=== ACTION ITEM ===
Reproduce all entries precisely, down to the last character.

=== Records drawn from a dataset ===
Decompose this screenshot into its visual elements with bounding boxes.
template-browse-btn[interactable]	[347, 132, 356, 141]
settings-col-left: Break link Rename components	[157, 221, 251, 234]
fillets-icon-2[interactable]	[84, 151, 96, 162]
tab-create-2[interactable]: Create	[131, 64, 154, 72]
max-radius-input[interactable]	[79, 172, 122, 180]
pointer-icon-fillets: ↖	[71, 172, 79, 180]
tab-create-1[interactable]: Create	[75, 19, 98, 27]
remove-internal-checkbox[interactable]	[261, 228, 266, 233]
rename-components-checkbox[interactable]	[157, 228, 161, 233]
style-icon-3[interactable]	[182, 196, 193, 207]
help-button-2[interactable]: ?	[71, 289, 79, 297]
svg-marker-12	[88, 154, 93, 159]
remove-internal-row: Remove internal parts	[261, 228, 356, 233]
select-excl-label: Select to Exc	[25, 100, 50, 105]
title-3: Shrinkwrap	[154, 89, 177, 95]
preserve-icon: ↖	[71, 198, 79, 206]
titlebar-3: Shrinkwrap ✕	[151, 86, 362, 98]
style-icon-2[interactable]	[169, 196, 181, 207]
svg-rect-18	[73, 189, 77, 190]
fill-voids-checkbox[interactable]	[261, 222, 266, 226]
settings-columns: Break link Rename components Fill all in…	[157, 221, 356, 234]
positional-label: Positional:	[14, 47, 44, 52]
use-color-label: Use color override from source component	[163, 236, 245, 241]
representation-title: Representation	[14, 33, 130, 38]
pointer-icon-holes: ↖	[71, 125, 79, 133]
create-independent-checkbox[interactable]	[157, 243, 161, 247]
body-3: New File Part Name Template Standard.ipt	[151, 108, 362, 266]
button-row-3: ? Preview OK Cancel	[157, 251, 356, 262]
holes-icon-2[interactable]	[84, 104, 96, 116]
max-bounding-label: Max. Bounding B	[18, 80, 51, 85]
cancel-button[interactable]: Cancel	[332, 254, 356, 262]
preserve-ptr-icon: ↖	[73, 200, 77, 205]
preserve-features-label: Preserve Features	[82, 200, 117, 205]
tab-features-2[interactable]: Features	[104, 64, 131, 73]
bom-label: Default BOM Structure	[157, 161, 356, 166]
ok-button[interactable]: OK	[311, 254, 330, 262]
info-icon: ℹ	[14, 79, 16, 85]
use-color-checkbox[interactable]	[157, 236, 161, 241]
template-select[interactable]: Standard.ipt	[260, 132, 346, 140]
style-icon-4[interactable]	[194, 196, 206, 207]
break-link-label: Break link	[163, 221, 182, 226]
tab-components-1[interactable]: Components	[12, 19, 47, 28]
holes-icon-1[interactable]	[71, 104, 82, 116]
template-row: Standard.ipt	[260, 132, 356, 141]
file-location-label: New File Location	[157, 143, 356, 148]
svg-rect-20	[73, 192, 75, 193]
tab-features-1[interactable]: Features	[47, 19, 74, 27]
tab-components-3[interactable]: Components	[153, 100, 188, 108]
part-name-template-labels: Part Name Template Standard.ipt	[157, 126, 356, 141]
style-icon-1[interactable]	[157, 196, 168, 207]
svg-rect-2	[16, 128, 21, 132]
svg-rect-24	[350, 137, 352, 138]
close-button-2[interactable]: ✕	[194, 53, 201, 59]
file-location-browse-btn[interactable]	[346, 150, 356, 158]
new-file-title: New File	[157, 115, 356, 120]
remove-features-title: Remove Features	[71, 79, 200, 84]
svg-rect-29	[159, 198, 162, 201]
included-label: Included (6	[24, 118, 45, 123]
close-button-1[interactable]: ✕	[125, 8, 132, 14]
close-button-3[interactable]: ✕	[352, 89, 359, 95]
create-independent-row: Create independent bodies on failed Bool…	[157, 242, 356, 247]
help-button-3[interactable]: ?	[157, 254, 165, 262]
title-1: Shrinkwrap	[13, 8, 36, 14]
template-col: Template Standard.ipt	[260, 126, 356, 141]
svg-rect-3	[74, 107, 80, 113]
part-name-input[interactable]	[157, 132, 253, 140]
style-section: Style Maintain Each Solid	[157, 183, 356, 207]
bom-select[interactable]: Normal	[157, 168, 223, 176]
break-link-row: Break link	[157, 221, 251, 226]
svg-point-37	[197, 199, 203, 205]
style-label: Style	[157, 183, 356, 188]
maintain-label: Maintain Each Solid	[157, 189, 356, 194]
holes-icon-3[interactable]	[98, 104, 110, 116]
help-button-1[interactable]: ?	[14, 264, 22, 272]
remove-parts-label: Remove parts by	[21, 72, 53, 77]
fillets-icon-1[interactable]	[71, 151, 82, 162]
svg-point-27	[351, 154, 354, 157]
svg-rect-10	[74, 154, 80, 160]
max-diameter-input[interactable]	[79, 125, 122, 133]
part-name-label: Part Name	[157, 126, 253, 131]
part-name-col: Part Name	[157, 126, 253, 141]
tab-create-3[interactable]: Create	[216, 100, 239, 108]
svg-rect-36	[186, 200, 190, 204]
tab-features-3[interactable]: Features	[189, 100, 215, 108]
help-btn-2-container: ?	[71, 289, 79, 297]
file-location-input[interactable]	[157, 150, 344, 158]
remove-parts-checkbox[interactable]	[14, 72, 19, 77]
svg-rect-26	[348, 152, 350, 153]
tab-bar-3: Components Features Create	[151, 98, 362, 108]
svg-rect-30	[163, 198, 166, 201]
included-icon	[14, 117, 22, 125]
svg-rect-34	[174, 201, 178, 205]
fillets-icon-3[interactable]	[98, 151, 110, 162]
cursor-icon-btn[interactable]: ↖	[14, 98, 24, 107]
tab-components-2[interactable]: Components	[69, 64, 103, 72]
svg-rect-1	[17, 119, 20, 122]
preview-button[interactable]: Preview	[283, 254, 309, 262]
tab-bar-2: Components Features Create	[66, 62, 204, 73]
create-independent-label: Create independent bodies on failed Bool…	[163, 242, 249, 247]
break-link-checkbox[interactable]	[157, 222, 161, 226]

=== RESPONSE TO THE TASK ===
Decompose this screenshot into its visual elements with bounding boxes.
template-browse-btn[interactable]	[347, 132, 356, 141]
settings-col-left: Break link Rename components	[157, 221, 251, 234]
fillets-icon-2[interactable]	[84, 151, 96, 162]
tab-create-2[interactable]: Create	[131, 64, 154, 72]
max-radius-input[interactable]	[79, 172, 122, 180]
pointer-icon-fillets: ↖	[71, 172, 79, 180]
tab-create-1[interactable]: Create	[75, 19, 98, 27]
remove-internal-checkbox[interactable]	[261, 228, 266, 233]
rename-components-checkbox[interactable]	[157, 228, 161, 233]
style-icon-3[interactable]	[182, 196, 193, 207]
help-button-2[interactable]: ?	[71, 289, 79, 297]
svg-marker-12	[88, 154, 93, 159]
remove-internal-row: Remove internal parts	[261, 228, 356, 233]
select-excl-label: Select to Exc	[25, 100, 50, 105]
title-3: Shrinkwrap	[154, 89, 177, 95]
preserve-icon: ↖	[71, 198, 79, 206]
titlebar-3: Shrinkwrap ✕	[151, 86, 362, 98]
style-icon-2[interactable]	[169, 196, 181, 207]
svg-rect-18	[73, 189, 77, 190]
fill-voids-checkbox[interactable]	[261, 222, 266, 226]
settings-columns: Break link Rename components Fill all in…	[157, 221, 356, 234]
positional-label: Positional:	[14, 47, 44, 52]
use-color-label: Use color override from source component	[163, 236, 245, 241]
representation-title: Representation	[14, 33, 130, 38]
pointer-icon-holes: ↖	[71, 125, 79, 133]
create-independent-checkbox[interactable]	[157, 243, 161, 247]
body-3: New File Part Name Template Standard.ipt	[151, 108, 362, 266]
button-row-3: ? Preview OK Cancel	[157, 251, 356, 262]
holes-icon-2[interactable]	[84, 104, 96, 116]
max-bounding-label: Max. Bounding B	[18, 80, 51, 85]
cancel-button[interactable]: Cancel	[332, 254, 356, 262]
preserve-ptr-icon: ↖	[73, 200, 77, 205]
preserve-features-label: Preserve Features	[82, 200, 117, 205]
tab-features-2[interactable]: Features	[104, 64, 131, 73]
bom-label: Default BOM Structure	[157, 161, 356, 166]
ok-button[interactable]: OK	[311, 254, 330, 262]
info-icon: ℹ	[14, 79, 16, 85]
use-color-checkbox[interactable]	[157, 236, 161, 241]
template-select[interactable]: Standard.ipt	[260, 132, 346, 140]
style-icon-4[interactable]	[194, 196, 206, 207]
break-link-label: Break link	[163, 221, 182, 226]
tab-components-1[interactable]: Components	[12, 19, 47, 28]
holes-icon-1[interactable]	[71, 104, 82, 116]
template-row: Standard.ipt	[260, 132, 356, 141]
file-location-label: New File Location	[157, 143, 356, 148]
svg-rect-20	[73, 192, 75, 193]
tab-features-1[interactable]: Features	[47, 19, 74, 27]
tab-components-3[interactable]: Components	[153, 100, 188, 108]
part-name-template-labels: Part Name Template Standard.ipt	[157, 126, 356, 141]
style-icon-1[interactable]	[157, 196, 168, 207]
svg-rect-2	[16, 128, 21, 132]
svg-rect-24	[350, 137, 352, 138]
close-button-2[interactable]: ✕	[194, 53, 201, 59]
file-location-browse-btn[interactable]	[346, 150, 356, 158]
new-file-title: New File	[157, 115, 356, 120]
remove-features-title: Remove Features	[71, 79, 200, 84]
svg-rect-29	[159, 198, 162, 201]
included-label: Included (6	[24, 118, 45, 123]
close-button-1[interactable]: ✕	[125, 8, 132, 14]
close-button-3[interactable]: ✕	[352, 89, 359, 95]
create-independent-row: Create independent bodies on failed Bool…	[157, 242, 356, 247]
help-button-3[interactable]: ?	[157, 254, 165, 262]
title-1: Shrinkwrap	[13, 8, 36, 14]
template-col: Template Standard.ipt	[260, 126, 356, 141]
svg-rect-3	[74, 107, 80, 113]
part-name-input[interactable]	[157, 132, 253, 140]
style-section: Style Maintain Each Solid	[157, 183, 356, 207]
bom-select[interactable]: Normal	[157, 168, 223, 176]
break-link-row: Break link	[157, 221, 251, 226]
svg-point-37	[197, 199, 203, 205]
style-label: Style	[157, 183, 356, 188]
maintain-label: Maintain Each Solid	[157, 189, 356, 194]
holes-icon-3[interactable]	[98, 104, 110, 116]
help-button-1[interactable]: ?	[14, 264, 22, 272]
remove-parts-label: Remove parts by	[21, 72, 53, 77]
fillets-icon-1[interactable]	[71, 151, 82, 162]
svg-point-27	[351, 154, 354, 157]
svg-rect-10	[74, 154, 80, 160]
max-diameter-input[interactable]	[79, 125, 122, 133]
part-name-label: Part Name	[157, 126, 253, 131]
part-name-col: Part Name	[157, 126, 253, 141]
tab-create-3[interactable]: Create	[216, 100, 239, 108]
svg-rect-36	[186, 200, 190, 204]
tab-features-3[interactable]: Features	[189, 100, 215, 108]
help-btn-2-container: ?	[71, 289, 79, 297]
file-location-input[interactable]	[157, 150, 344, 158]
remove-parts-checkbox[interactable]	[14, 72, 19, 77]
svg-rect-26	[348, 152, 350, 153]
tab-bar-3: Components Features Create	[151, 98, 362, 108]
svg-rect-30	[163, 198, 166, 201]
included-icon	[14, 117, 22, 125]
svg-rect-34	[174, 201, 178, 205]
fillets-icon-3[interactable]	[98, 151, 110, 162]
cursor-icon-btn[interactable]: ↖	[14, 98, 24, 107]
tab-components-2[interactable]: Components	[69, 64, 103, 72]
svg-rect-1	[17, 119, 20, 122]
preview-button[interactable]: Preview	[283, 254, 309, 262]
tab-bar-2: Components Features Create	[66, 62, 204, 73]
create-independent-label: Create independent bodies on failed Bool…	[163, 242, 249, 247]
break-link-checkbox[interactable]	[157, 222, 161, 226]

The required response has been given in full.